Problem:
Work out the number of lines in the records that include the word "просушить"; reply with that number alone.

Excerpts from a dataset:

########################################

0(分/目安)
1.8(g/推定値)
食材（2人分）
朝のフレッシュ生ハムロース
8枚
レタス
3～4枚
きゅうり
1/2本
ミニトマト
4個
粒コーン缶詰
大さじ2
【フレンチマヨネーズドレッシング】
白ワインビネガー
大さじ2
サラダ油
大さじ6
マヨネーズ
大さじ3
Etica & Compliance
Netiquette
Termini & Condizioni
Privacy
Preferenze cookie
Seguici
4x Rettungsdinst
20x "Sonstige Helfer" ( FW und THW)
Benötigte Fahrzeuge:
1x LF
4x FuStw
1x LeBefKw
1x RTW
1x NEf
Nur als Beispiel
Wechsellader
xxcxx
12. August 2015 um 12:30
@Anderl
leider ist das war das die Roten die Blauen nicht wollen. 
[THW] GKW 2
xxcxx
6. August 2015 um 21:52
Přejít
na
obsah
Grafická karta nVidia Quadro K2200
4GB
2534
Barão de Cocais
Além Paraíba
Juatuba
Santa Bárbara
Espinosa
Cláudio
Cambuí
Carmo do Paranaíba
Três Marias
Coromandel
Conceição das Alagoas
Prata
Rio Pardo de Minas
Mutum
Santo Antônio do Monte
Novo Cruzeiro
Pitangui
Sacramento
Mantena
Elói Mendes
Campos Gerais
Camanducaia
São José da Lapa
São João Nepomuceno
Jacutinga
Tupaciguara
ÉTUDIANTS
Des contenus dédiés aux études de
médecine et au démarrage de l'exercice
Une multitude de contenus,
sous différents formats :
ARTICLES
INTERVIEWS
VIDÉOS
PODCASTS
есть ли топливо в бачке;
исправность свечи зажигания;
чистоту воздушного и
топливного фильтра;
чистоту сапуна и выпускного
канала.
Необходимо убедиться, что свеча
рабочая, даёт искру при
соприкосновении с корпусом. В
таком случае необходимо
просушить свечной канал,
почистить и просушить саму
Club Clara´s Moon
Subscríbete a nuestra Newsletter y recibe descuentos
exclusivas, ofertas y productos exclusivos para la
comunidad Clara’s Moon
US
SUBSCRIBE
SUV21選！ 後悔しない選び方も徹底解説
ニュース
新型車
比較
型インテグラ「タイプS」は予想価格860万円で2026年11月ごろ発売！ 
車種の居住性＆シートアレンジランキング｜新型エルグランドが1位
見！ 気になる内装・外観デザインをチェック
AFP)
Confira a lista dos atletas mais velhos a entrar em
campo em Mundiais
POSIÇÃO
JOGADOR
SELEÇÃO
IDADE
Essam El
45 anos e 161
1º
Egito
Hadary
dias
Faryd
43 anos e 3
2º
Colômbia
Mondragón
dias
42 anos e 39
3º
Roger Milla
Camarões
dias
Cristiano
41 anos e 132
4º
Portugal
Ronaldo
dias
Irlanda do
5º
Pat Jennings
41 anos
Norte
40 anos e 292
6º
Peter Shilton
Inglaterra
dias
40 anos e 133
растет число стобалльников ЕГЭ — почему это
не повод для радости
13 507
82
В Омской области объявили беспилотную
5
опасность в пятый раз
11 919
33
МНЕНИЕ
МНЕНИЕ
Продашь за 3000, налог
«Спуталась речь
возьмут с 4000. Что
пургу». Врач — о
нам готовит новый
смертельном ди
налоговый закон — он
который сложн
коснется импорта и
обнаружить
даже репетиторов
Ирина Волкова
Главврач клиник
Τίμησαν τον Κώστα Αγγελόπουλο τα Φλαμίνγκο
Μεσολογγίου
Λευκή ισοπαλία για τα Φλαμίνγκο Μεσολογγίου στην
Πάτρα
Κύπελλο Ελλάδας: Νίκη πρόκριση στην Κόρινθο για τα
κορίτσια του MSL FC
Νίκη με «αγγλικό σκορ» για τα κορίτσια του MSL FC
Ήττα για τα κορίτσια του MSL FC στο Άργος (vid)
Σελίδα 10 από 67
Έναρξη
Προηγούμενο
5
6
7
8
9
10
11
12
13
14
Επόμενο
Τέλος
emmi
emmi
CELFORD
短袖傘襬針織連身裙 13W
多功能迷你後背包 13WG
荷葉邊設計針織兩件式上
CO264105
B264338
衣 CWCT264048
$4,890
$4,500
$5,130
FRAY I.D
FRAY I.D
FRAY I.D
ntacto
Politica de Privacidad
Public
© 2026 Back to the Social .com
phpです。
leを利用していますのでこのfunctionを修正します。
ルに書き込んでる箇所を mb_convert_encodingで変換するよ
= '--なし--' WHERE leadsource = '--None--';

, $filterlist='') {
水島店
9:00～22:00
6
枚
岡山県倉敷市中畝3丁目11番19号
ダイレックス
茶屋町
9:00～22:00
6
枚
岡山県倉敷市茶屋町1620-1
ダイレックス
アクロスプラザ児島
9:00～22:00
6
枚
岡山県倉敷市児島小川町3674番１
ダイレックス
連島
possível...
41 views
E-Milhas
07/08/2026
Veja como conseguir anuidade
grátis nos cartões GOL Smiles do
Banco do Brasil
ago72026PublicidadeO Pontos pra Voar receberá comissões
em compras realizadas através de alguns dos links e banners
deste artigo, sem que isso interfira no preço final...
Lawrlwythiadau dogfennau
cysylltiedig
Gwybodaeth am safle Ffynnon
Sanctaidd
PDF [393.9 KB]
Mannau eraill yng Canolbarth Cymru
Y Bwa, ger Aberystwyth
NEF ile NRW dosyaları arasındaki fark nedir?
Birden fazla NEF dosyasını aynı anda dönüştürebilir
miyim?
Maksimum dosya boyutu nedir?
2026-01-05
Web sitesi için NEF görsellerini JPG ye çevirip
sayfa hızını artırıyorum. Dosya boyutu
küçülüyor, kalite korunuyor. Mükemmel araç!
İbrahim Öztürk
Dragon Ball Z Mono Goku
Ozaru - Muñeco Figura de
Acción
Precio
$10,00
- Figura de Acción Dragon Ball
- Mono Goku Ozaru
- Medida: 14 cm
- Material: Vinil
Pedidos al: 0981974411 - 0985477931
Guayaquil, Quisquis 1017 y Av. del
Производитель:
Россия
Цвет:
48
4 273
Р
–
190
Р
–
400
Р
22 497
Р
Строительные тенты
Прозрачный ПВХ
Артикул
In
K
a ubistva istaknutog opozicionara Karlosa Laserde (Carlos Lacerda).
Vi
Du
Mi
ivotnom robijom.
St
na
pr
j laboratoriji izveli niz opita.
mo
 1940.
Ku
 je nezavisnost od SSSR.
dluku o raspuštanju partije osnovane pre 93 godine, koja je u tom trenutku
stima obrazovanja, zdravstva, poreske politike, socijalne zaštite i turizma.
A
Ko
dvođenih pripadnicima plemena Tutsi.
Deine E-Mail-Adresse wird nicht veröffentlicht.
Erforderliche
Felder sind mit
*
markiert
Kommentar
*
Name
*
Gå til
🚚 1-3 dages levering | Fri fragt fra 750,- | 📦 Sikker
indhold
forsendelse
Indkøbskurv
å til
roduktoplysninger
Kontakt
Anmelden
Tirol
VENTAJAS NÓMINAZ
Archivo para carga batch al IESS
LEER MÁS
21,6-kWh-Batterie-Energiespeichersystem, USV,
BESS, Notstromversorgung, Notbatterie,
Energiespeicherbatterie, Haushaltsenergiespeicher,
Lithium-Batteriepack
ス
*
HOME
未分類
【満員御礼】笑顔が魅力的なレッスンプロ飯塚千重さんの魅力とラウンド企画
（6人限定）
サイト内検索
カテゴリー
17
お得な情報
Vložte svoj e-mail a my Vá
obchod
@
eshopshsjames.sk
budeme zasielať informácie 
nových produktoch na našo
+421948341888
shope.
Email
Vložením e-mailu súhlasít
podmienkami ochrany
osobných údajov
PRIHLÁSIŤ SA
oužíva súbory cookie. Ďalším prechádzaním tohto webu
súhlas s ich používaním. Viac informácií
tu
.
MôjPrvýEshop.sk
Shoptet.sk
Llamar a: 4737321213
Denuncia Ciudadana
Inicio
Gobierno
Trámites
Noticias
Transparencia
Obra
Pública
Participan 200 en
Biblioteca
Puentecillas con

########################################

Answer section:
2